A senior U.S. official on Saturday said the Kirkuk attacks had no major impact on the Mosul operations and a Peshmerga commander near the front said the troops sent to Kirkuk had finished their mission in Mosul before being called to Kirkuk. U.S. Defense Secretary Ash Carter visited the Kurdish regional capital of Erbil on Sunday, his second day in Iraq, to get battlefield assessments of the fight against Daesh. Mr. Carter met with Kurdistan Regional Government President Masoud Barzani and other officials, as well as troops. He was expected to raise the issue of a large group of Sunni Arab fighters trained in Bashiqa by the Turks. Baghdad has said Turkey’s presence in northern Iraq violates Iraqi sovereignty. Mr. Carter on Friday hinted that he could broker a deal between the two countries after a brief visit to Ankara and that Turkey could be allowed to contribute to the operation in Mosul pending approval from Baghdad. But on Saturday, Iraqi Prime Minister Haider al-Abadi rejected the offer, saying he didn’t need the Turks’ help.

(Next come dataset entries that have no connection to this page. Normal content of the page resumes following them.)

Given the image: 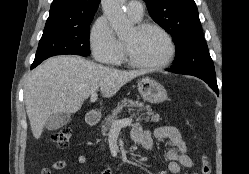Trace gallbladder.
Instances as JSON below:
<instances>
[{
	"label": "gallbladder",
	"instance_id": "obj_1",
	"mask_svg": "<svg viewBox=\"0 0 249 174\" xmlns=\"http://www.w3.org/2000/svg\"><path fill=\"white\" fill-rule=\"evenodd\" d=\"M71 121V116L68 113H54L45 122L47 130H57Z\"/></svg>",
	"mask_w": 249,
	"mask_h": 174
}]
</instances>
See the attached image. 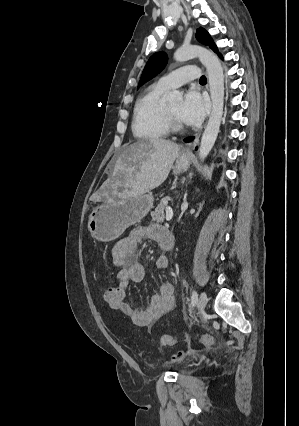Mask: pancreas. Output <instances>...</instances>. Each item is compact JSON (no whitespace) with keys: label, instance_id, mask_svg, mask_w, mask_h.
<instances>
[{"label":"pancreas","instance_id":"cf45deb5","mask_svg":"<svg viewBox=\"0 0 299 426\" xmlns=\"http://www.w3.org/2000/svg\"><path fill=\"white\" fill-rule=\"evenodd\" d=\"M169 200V197H164L158 206L155 208L153 212H151V216L153 221L161 222L164 219V213L167 207V202Z\"/></svg>","mask_w":299,"mask_h":426}]
</instances>
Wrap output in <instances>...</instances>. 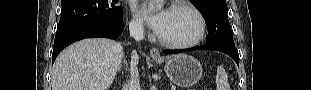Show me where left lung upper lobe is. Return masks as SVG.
Returning <instances> with one entry per match:
<instances>
[{
    "mask_svg": "<svg viewBox=\"0 0 311 90\" xmlns=\"http://www.w3.org/2000/svg\"><path fill=\"white\" fill-rule=\"evenodd\" d=\"M208 25V44L234 46L226 11V0H193Z\"/></svg>",
    "mask_w": 311,
    "mask_h": 90,
    "instance_id": "left-lung-upper-lobe-1",
    "label": "left lung upper lobe"
}]
</instances>
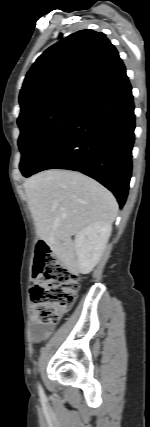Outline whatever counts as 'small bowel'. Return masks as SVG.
Returning <instances> with one entry per match:
<instances>
[{
    "label": "small bowel",
    "instance_id": "1",
    "mask_svg": "<svg viewBox=\"0 0 150 427\" xmlns=\"http://www.w3.org/2000/svg\"><path fill=\"white\" fill-rule=\"evenodd\" d=\"M50 333V328L35 325L30 328V339L34 343H39L47 339Z\"/></svg>",
    "mask_w": 150,
    "mask_h": 427
}]
</instances>
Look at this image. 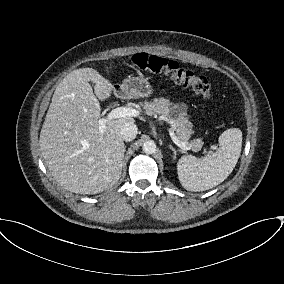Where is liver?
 I'll return each instance as SVG.
<instances>
[{
    "label": "liver",
    "instance_id": "obj_1",
    "mask_svg": "<svg viewBox=\"0 0 284 284\" xmlns=\"http://www.w3.org/2000/svg\"><path fill=\"white\" fill-rule=\"evenodd\" d=\"M89 82L95 84L94 92ZM113 84L93 68L70 72L56 87L40 133V149L54 179L66 190L97 194L120 179L125 145L120 128L132 117L108 121L99 132V100Z\"/></svg>",
    "mask_w": 284,
    "mask_h": 284
}]
</instances>
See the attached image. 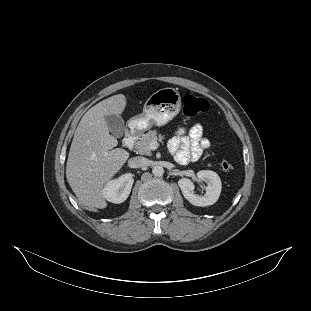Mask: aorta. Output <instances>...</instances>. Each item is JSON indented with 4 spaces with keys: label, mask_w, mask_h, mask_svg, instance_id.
Masks as SVG:
<instances>
[{
    "label": "aorta",
    "mask_w": 311,
    "mask_h": 311,
    "mask_svg": "<svg viewBox=\"0 0 311 311\" xmlns=\"http://www.w3.org/2000/svg\"><path fill=\"white\" fill-rule=\"evenodd\" d=\"M152 173L154 176L160 177L164 174V168L160 165H156L153 167Z\"/></svg>",
    "instance_id": "1"
}]
</instances>
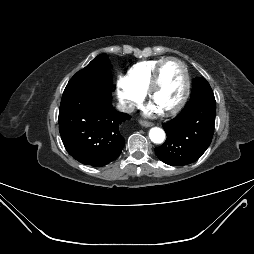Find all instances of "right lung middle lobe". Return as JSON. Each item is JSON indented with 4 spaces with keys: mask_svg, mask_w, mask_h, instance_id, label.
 I'll return each instance as SVG.
<instances>
[{
    "mask_svg": "<svg viewBox=\"0 0 254 254\" xmlns=\"http://www.w3.org/2000/svg\"><path fill=\"white\" fill-rule=\"evenodd\" d=\"M112 87L109 58L106 54H100L70 79L65 90L87 88L93 92L104 93L110 92Z\"/></svg>",
    "mask_w": 254,
    "mask_h": 254,
    "instance_id": "obj_1",
    "label": "right lung middle lobe"
}]
</instances>
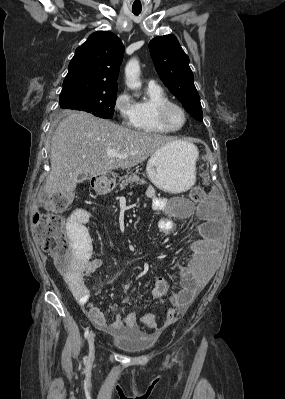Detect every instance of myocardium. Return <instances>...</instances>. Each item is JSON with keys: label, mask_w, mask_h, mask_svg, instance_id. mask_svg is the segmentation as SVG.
Segmentation results:
<instances>
[{"label": "myocardium", "mask_w": 285, "mask_h": 399, "mask_svg": "<svg viewBox=\"0 0 285 399\" xmlns=\"http://www.w3.org/2000/svg\"><path fill=\"white\" fill-rule=\"evenodd\" d=\"M172 109L179 110L183 116V123L179 126L173 125L169 119V113ZM157 119H158L159 124L162 127H164L165 129L170 130V131H178V130H181L184 127V125L186 124L187 114H186L185 109L181 105H179L175 102H172V101H168V102L161 104L157 108Z\"/></svg>", "instance_id": "1"}]
</instances>
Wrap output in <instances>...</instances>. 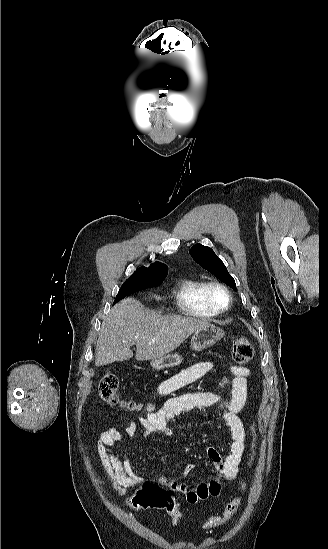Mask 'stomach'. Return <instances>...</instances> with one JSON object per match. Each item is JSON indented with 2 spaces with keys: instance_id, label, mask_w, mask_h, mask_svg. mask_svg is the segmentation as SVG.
I'll list each match as a JSON object with an SVG mask.
<instances>
[{
  "instance_id": "stomach-1",
  "label": "stomach",
  "mask_w": 328,
  "mask_h": 549,
  "mask_svg": "<svg viewBox=\"0 0 328 549\" xmlns=\"http://www.w3.org/2000/svg\"><path fill=\"white\" fill-rule=\"evenodd\" d=\"M224 335L225 333L220 327L208 323L206 327H200L198 331L193 333L191 349H193V351H203V349L215 345ZM180 363H182V359L178 353H176V355H163V357L151 359L150 361V365L154 371H161V369H168V367H177Z\"/></svg>"
}]
</instances>
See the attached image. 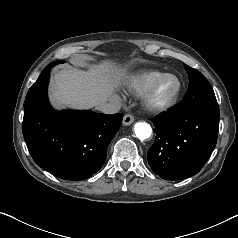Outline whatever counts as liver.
<instances>
[{
    "instance_id": "obj_1",
    "label": "liver",
    "mask_w": 238,
    "mask_h": 238,
    "mask_svg": "<svg viewBox=\"0 0 238 238\" xmlns=\"http://www.w3.org/2000/svg\"><path fill=\"white\" fill-rule=\"evenodd\" d=\"M126 78L124 70L110 62L89 65L87 71L71 66L58 71L51 83V101L57 107L88 109L109 100Z\"/></svg>"
}]
</instances>
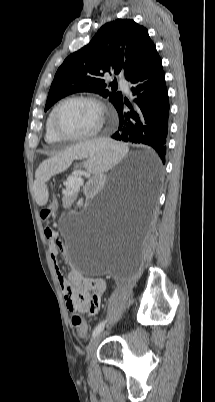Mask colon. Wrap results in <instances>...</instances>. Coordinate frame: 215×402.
Segmentation results:
<instances>
[{
	"instance_id": "5ec220e1",
	"label": "colon",
	"mask_w": 215,
	"mask_h": 402,
	"mask_svg": "<svg viewBox=\"0 0 215 402\" xmlns=\"http://www.w3.org/2000/svg\"><path fill=\"white\" fill-rule=\"evenodd\" d=\"M56 211H57V205H56V203H53L50 207L45 208V209L42 210L41 216H42L43 219L48 220L56 213ZM94 310H95V307L91 306L90 307V312H94ZM72 324H73L75 330L77 331V333L80 336L86 335L87 326L84 323V321H83V319L81 318L80 315L74 314L72 316Z\"/></svg>"
}]
</instances>
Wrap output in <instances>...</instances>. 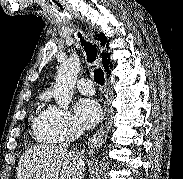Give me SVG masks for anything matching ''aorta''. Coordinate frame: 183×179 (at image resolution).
<instances>
[{
    "label": "aorta",
    "mask_w": 183,
    "mask_h": 179,
    "mask_svg": "<svg viewBox=\"0 0 183 179\" xmlns=\"http://www.w3.org/2000/svg\"><path fill=\"white\" fill-rule=\"evenodd\" d=\"M80 60L78 57H69L63 62L57 72L53 97L61 108L68 109L73 97V91L80 71Z\"/></svg>",
    "instance_id": "762f6f07"
}]
</instances>
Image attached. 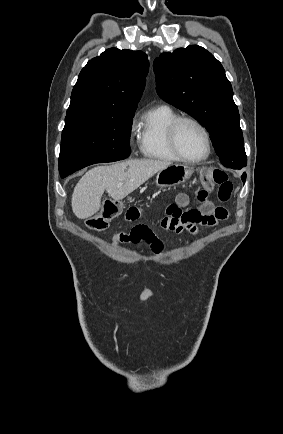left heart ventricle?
Here are the masks:
<instances>
[{
	"label": "left heart ventricle",
	"instance_id": "b2bd125f",
	"mask_svg": "<svg viewBox=\"0 0 283 434\" xmlns=\"http://www.w3.org/2000/svg\"><path fill=\"white\" fill-rule=\"evenodd\" d=\"M177 143L181 153L188 158H198L206 150L203 133L190 122H184L179 126Z\"/></svg>",
	"mask_w": 283,
	"mask_h": 434
}]
</instances>
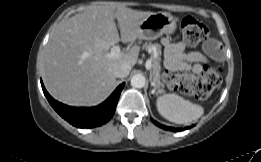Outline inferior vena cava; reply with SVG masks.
I'll return each mask as SVG.
<instances>
[{"mask_svg": "<svg viewBox=\"0 0 261 162\" xmlns=\"http://www.w3.org/2000/svg\"><path fill=\"white\" fill-rule=\"evenodd\" d=\"M131 67L127 63H122L114 67L113 74L117 78L127 77L130 73Z\"/></svg>", "mask_w": 261, "mask_h": 162, "instance_id": "1", "label": "inferior vena cava"}]
</instances>
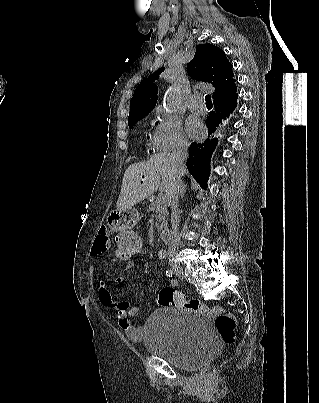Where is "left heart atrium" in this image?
<instances>
[{"mask_svg": "<svg viewBox=\"0 0 319 403\" xmlns=\"http://www.w3.org/2000/svg\"><path fill=\"white\" fill-rule=\"evenodd\" d=\"M187 133L192 138H198L203 134V126L196 117H189L186 121Z\"/></svg>", "mask_w": 319, "mask_h": 403, "instance_id": "obj_1", "label": "left heart atrium"}]
</instances>
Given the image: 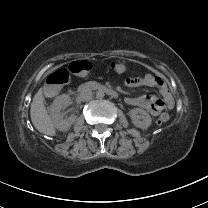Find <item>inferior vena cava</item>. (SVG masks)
<instances>
[{
    "instance_id": "1",
    "label": "inferior vena cava",
    "mask_w": 208,
    "mask_h": 208,
    "mask_svg": "<svg viewBox=\"0 0 208 208\" xmlns=\"http://www.w3.org/2000/svg\"><path fill=\"white\" fill-rule=\"evenodd\" d=\"M91 98H92V92L87 89L80 91L78 94V99L80 101H89Z\"/></svg>"
}]
</instances>
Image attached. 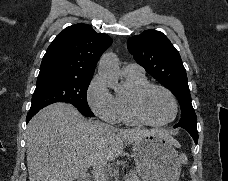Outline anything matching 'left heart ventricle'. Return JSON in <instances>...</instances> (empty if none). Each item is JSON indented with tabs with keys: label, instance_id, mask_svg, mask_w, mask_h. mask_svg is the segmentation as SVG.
Masks as SVG:
<instances>
[{
	"label": "left heart ventricle",
	"instance_id": "1",
	"mask_svg": "<svg viewBox=\"0 0 228 181\" xmlns=\"http://www.w3.org/2000/svg\"><path fill=\"white\" fill-rule=\"evenodd\" d=\"M143 109L147 116L153 115L155 120H164L171 115V104L168 97L157 89L147 95Z\"/></svg>",
	"mask_w": 228,
	"mask_h": 181
}]
</instances>
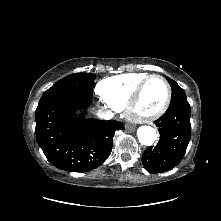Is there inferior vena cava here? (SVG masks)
Segmentation results:
<instances>
[{
	"label": "inferior vena cava",
	"instance_id": "obj_1",
	"mask_svg": "<svg viewBox=\"0 0 221 221\" xmlns=\"http://www.w3.org/2000/svg\"><path fill=\"white\" fill-rule=\"evenodd\" d=\"M97 116L99 118H102V119H111L113 117V113L112 112H106L104 110H99L98 113H97Z\"/></svg>",
	"mask_w": 221,
	"mask_h": 221
}]
</instances>
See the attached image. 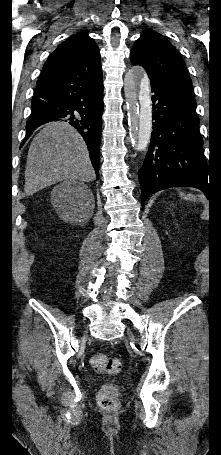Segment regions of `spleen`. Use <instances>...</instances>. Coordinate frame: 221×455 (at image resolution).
I'll list each match as a JSON object with an SVG mask.
<instances>
[{
	"label": "spleen",
	"instance_id": "1",
	"mask_svg": "<svg viewBox=\"0 0 221 455\" xmlns=\"http://www.w3.org/2000/svg\"><path fill=\"white\" fill-rule=\"evenodd\" d=\"M180 195L187 200L195 201V197L192 194L185 195L184 193H181Z\"/></svg>",
	"mask_w": 221,
	"mask_h": 455
}]
</instances>
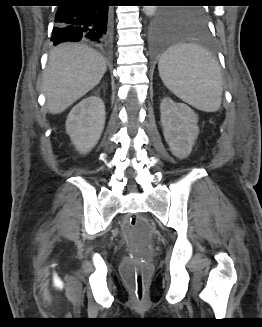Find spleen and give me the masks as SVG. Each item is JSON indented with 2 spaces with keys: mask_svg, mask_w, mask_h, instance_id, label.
<instances>
[{
  "mask_svg": "<svg viewBox=\"0 0 262 327\" xmlns=\"http://www.w3.org/2000/svg\"><path fill=\"white\" fill-rule=\"evenodd\" d=\"M158 70L164 85L184 102L206 112L220 108L223 91L220 66L203 48L175 45L161 56Z\"/></svg>",
  "mask_w": 262,
  "mask_h": 327,
  "instance_id": "3e777b00",
  "label": "spleen"
}]
</instances>
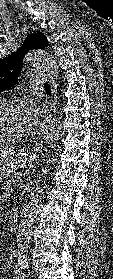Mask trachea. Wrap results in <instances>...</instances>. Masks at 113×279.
Segmentation results:
<instances>
[{"label":"trachea","mask_w":113,"mask_h":279,"mask_svg":"<svg viewBox=\"0 0 113 279\" xmlns=\"http://www.w3.org/2000/svg\"><path fill=\"white\" fill-rule=\"evenodd\" d=\"M45 89H50V86L48 84H46Z\"/></svg>","instance_id":"obj_1"}]
</instances>
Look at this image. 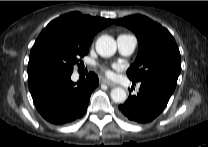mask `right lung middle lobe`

In Kirkuk, local police Capt. Star Muhammad said fighters were likely still hiding in the city. “There are suicide bombers,” he said in front of a government building pocked by bullets. When the attack began on Friday, some militants set up firing positions from a police station across the street. Their goal may have been to break into the jail next to the station to free comrades, local residents said. Abu Mohammad, 51 years old, scrubbed the inside of his barber shop in a building across from the police station that was targeted, the walls dusty and sooty from the clashes. Two bullet holes had pierced his glass front door. “I was at home and watched all this on television,” he said of the attack. “I’ve not been here for two days.” He said the repulsed attack showed people from Kirkuk aren’t scared of Daesh anymore. “From our point of view, Daesh are like ants now,” he said proudly, using another name for the group. “We have belief in our hearts. We are Muslims and we don’t want to give our city to unbelievers.”